От моей, воспетой в записях участкового, смелости не осталось и следа. Я рванул, словно выпущенный из пружины вниз, в мгновение ока долетел до третьего этажа и там зацепился за торчащий из перил прут, который все обходили, и никто не мог приварить, зацепился, разрывая в клочья кожу на спине.

Я добежал до своей квартиры, долго не мог открыть замок пока не сообразил, что дверь просто прикрыта, но не заперта. Я зашел в квартиру, направился в ванную, стал под холодный душ и только, ощутив жгучую боль, вспомнил о своей спине. Но мне было наплевать: пусть болит, пусть будет заражение, пусть я сдохну, мне все равно. Ведь я снова испугался. И снова в ответственный момент моей жизни. Я смотрел в зеркало на свое мускулистое не по годам тело и презирал себя. “Трус, трус, жалкий трус, ты не козленочек, ты козел. Испугался, кого?  Бабы, легкой, как перышко, ведь это тебе не пьяный отчим со злыми кошачьими глазами, да ты же ее…” И тут я осел.

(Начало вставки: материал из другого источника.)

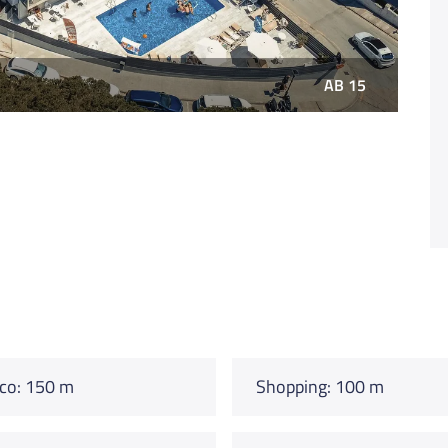
AB 15
co: 150 m
Shopping: 100 m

Да не ее я испугался, а того неведомого, о чем я не знал, о чем мечтал бессонными ночами, и в чем был полнейшим “козленочком”. И вдруг я решил - врешь, не возьмешь! Сейчас я поднимусь к ней, разорву ее халат в клочья, а дальше - будь, что будет.

Дверь в ее квартиру была открыта…

Она стояла в коридоре возле стены, завешанной картинами, словно ждала меня. Я набросился на нее будто дикий кот, но она выставила вперед свою тонкую руку и тихо сказала: “Не надо, козленочек”. И мне стало стыдно. Почему раньше мне казалось, что ее глаза смотрели с насмешкой? Они у нее были такие добрые, с завораживающей грустинкой, и смотрели на меня (на меня?) с любовью. Я глядел в это зеленое мерцание и тонул, тонул, тонул …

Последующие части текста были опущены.